I deeply respect SLAM’s efforts to fight for economic justice by seeking better working conditions for workers, wage increases, health-care benefits, and unionization—this is why I supported the group’s efforts in my years as an undergrad. After all, the workers they advocate for are often the parents, guardians, and relatives of our students. And so I wonder why SLAM would advocate against a program doing so much to serve the children of these families: children who will most likely become low-income wage workers unless we disrupt an education system perpetuating the systemic oppression of such marginalized communities. 

Every day, I give thanks for my teachers, for the veteran educators and visionary school leaders I lock arms with, for the parents, neighbors, and community allies who work tirelessly to ensure that our students and families have the supports they need, and for each and every teacher committed to serving children with backgrounds like mine across the country.

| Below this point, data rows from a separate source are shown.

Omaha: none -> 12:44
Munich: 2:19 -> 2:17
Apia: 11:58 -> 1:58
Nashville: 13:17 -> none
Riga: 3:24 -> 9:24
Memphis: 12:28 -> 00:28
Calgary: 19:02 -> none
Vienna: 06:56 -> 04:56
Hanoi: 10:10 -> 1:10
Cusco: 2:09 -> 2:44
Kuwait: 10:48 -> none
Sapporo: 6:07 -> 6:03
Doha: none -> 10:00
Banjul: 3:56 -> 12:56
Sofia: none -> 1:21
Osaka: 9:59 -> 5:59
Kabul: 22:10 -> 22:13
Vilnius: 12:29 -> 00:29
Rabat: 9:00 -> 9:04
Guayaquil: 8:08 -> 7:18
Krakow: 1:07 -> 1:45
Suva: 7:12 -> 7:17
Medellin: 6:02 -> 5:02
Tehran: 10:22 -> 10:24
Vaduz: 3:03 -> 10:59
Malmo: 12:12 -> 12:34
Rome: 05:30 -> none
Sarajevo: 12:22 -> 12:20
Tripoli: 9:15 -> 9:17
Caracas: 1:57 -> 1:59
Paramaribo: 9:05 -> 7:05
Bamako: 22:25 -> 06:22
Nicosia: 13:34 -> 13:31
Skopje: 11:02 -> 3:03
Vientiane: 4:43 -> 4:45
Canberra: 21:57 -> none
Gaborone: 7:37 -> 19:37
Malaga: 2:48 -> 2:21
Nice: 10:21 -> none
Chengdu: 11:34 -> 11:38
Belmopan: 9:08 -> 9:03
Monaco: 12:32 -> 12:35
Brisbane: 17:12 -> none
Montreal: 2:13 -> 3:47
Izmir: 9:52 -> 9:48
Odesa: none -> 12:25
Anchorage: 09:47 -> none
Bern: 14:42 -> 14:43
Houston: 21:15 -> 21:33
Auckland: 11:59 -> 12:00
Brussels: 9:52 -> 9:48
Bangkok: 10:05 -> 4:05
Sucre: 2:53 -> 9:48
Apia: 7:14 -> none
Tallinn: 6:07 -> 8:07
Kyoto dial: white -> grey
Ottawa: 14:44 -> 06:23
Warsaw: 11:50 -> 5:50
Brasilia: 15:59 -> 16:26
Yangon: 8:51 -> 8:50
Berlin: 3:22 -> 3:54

To have any shot at making their work count, we must stop these attacks and refocus on what it will take to support and learn from each other as we all work to give students the opportunities they need. Just as we demand and hope for the best from our kids, let’s demand the best from each other: an open, honest, and productive dialogue on how we can collectively deliver on that unfulfilled promised of educational excellence for all. Together—and only together—we can give our students the futures they deserve.

Beatrice Viramontes ’08 is Director of Alumni and Community Organizing for Teach for America in San Francisco.